● **What you should do**: From the line that contains "お客様の声 (627, 25)" down to the last line of the listing below, reproduce each line exactly but not the pictures.

● **Input data**:
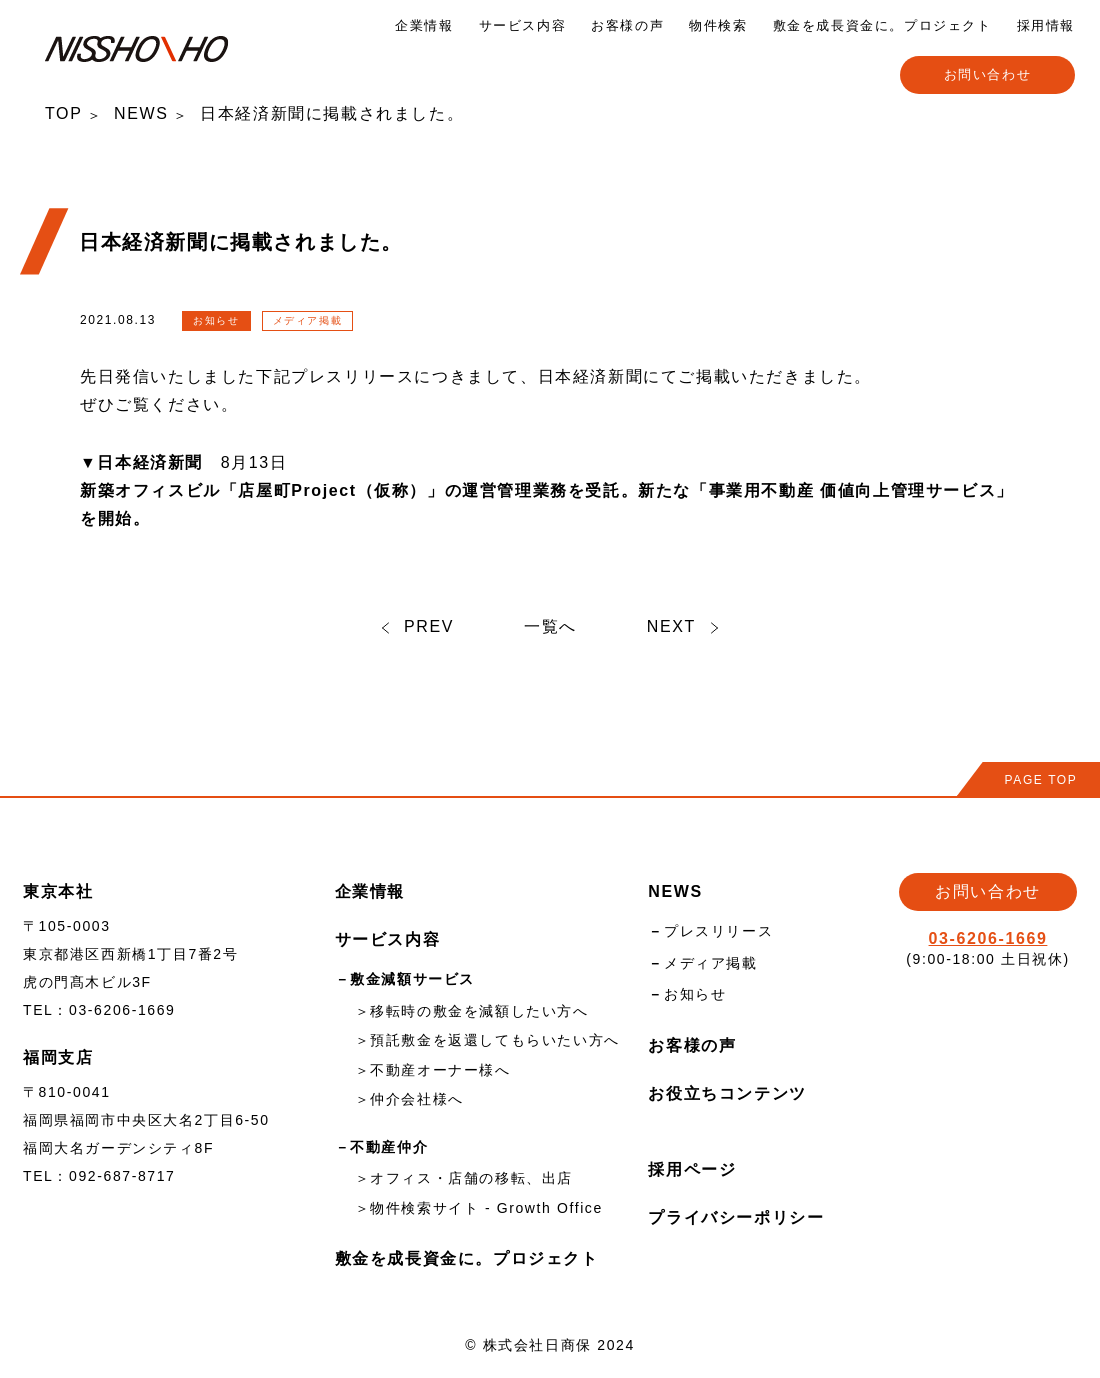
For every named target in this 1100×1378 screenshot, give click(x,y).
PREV (418, 627)
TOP (63, 113)
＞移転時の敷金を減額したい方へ (472, 1011)
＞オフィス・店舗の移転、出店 (464, 1178)
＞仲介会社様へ (409, 1099)
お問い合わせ (988, 74)
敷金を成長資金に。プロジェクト (882, 25)
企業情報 (424, 25)
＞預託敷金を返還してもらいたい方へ (487, 1040)
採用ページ (692, 1169)
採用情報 (1046, 25)
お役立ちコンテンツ (727, 1093)
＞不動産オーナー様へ (433, 1070)
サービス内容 (523, 25)
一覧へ (550, 627)
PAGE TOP (1041, 780)
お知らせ (695, 994)
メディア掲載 (711, 963)
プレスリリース (718, 931)
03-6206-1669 (988, 938)
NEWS (141, 113)
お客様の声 (627, 25)
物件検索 (718, 25)
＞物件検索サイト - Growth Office (479, 1208)
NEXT (682, 627)
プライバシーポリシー (736, 1217)
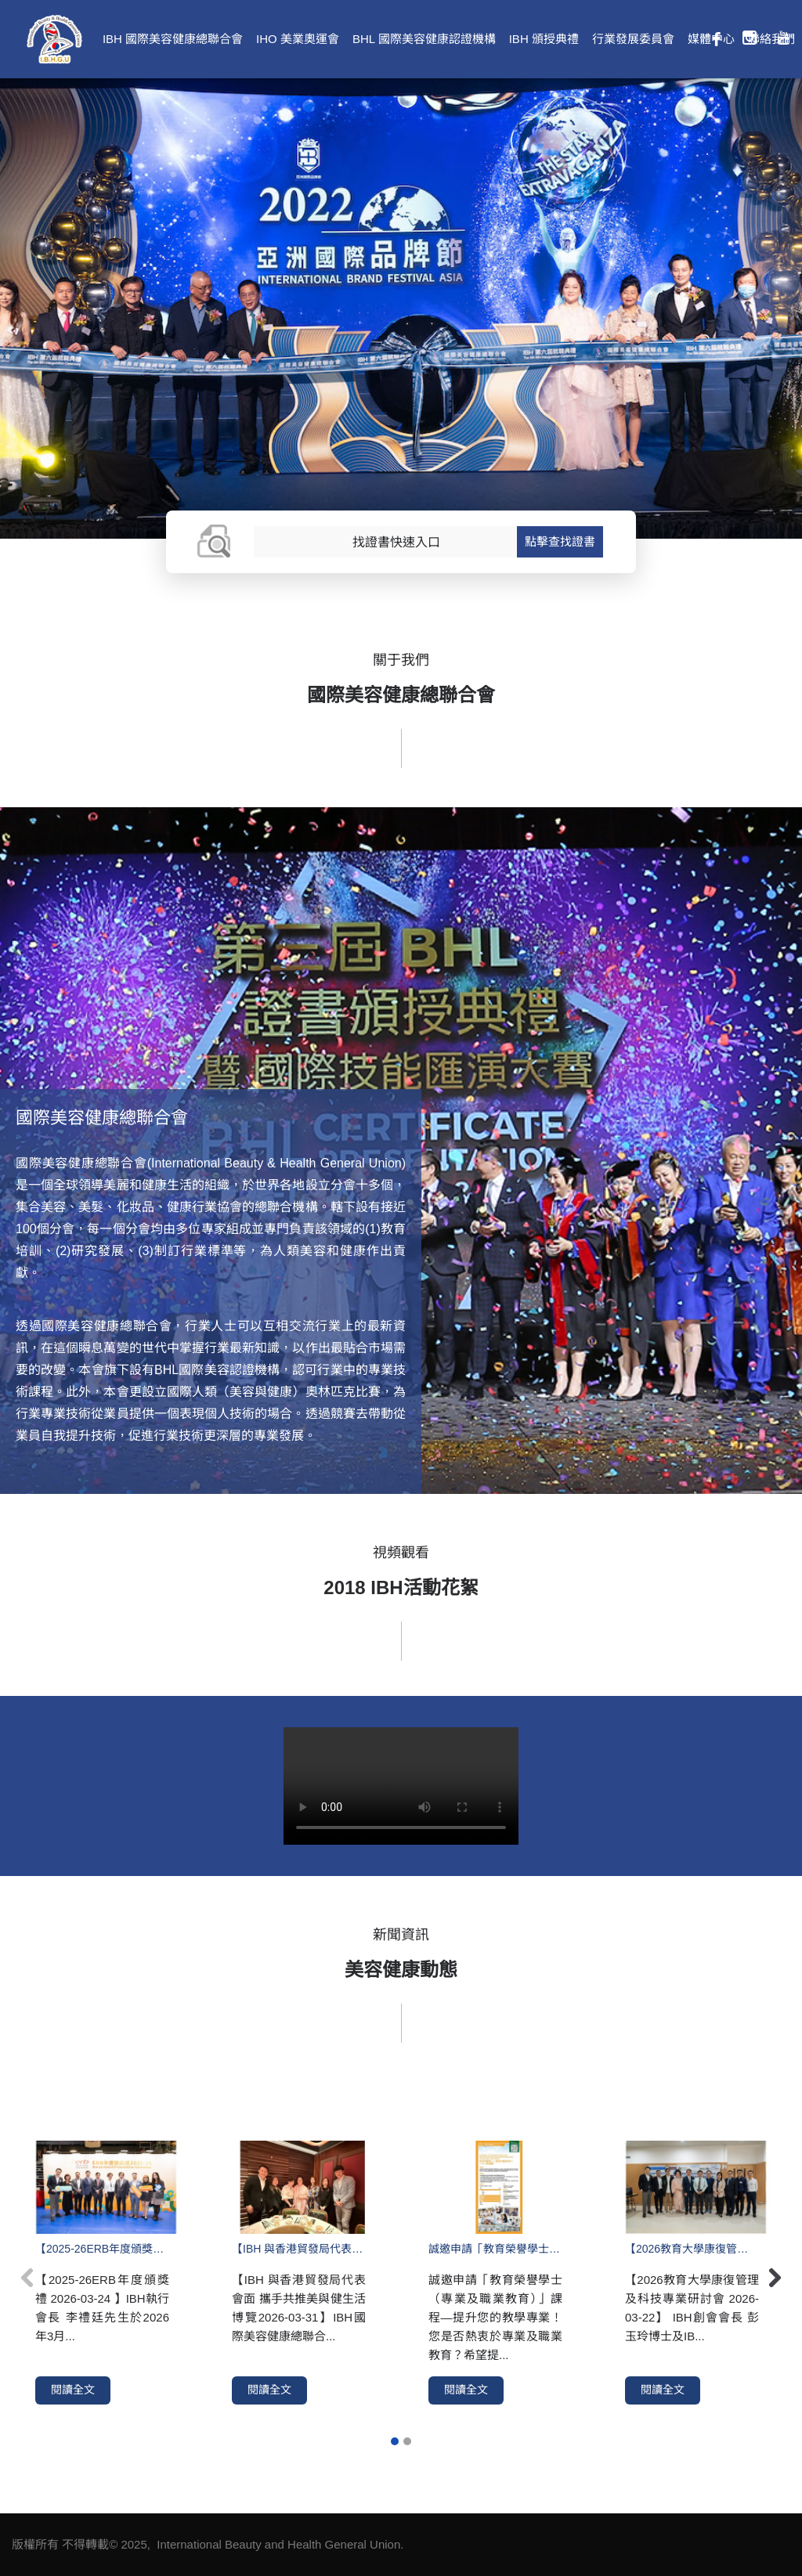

● **Exercise solution**:
お客様の声 (627, 25)
物件検索 (718, 25)
＞物件検索サイト - Growth Office (479, 1208)
NEXT (682, 627)
プライバシーポリシー (736, 1217)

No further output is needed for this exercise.